I’m waiting for the cast of characters to be announced. The Portuguese and Coastal African tribes for raiding the interior and capturing the slaves. The Dutch, Portuguese, French, Spanish, Danes, and British for buying and transporting them to the Americas (primarily Brazil) and the Spanish, French, Portuguese, and British for buying them.
I figure if everyone kicks in their share we got this thing licked.
You forgot the Arab slave traders and the African blacks themselves who happily captured and sold members of opposing or weaker tribes into slavery.
It’s what humans did for thousands of years… and still do. All over the Gulf States.
And don’t forget “indentured servitude..”. Plenty of poor Irish, Scots and Brits ended up that way.
And while we are at it, giving POW’s to families to work was a thing all through WW2 right here in America.
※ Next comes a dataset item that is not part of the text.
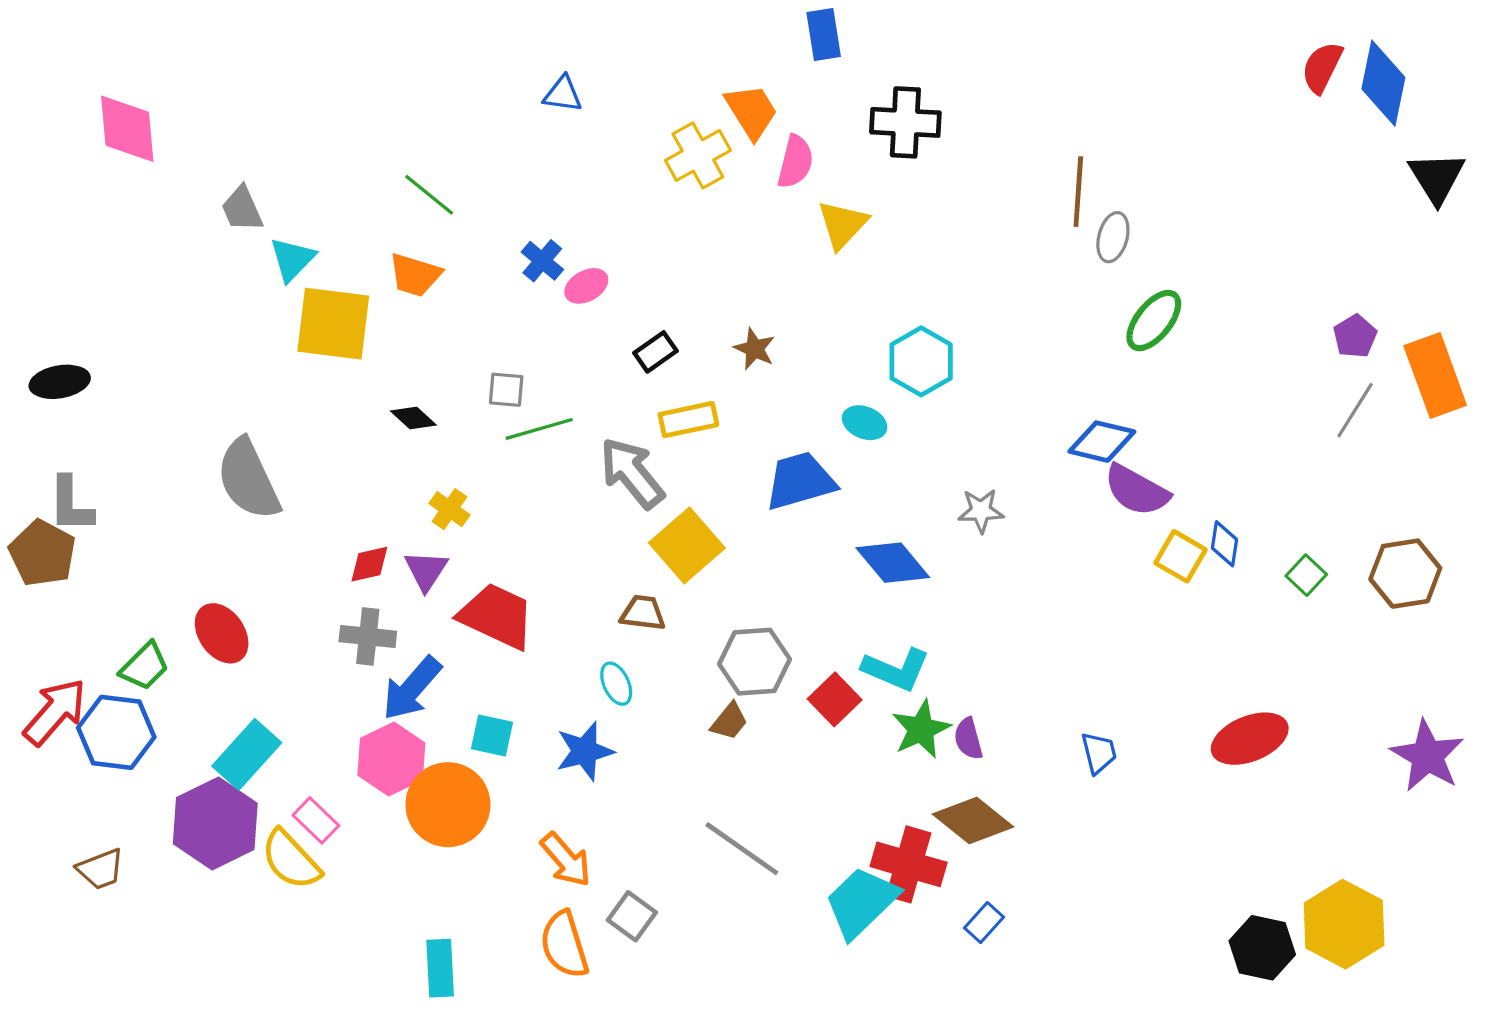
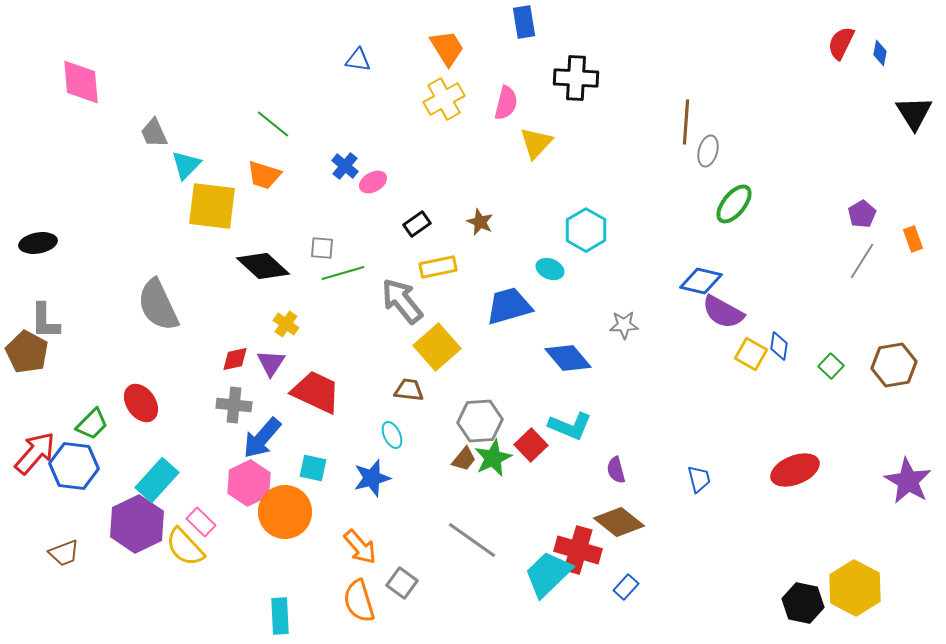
blue diamond: (1383, 83) -> (880, 53), size x0.5
orange trapezoid: (751, 111) -> (447, 48), moved
orange rectangle: (1435, 376) -> (913, 239), size x0.5
black diamond: (413, 418) -> (263, 266), size x1.8
green star: (921, 729) -> (493, 458), moved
Well, on the Bruce park, I have no issue with this decision or settlement. Their land was wrongly taken using the legal means of eminent domain. BUT… the seizure was not so the city could improve the property or build a railway or something for the public good. It was to deprive a black family of land and there is paperwork to prove it. Eminent domain was wrongly used. It got resolved, albeit late, in courts. And the family sold its property back. That’s not reparations. That is a clear cut case of restitution of property that was wrongly seized by misuse of a statute.
So shall we play a game?
Under those same guidelines, how many Southern families should get the descendants of their property returned to them to sell or put back to work? The single largest asset, by dollar value, in the Antebellum South was slaves. Land was almost worthless. There was more than anyone knew what to do with. And without the labor to improve it… it was almost worthless.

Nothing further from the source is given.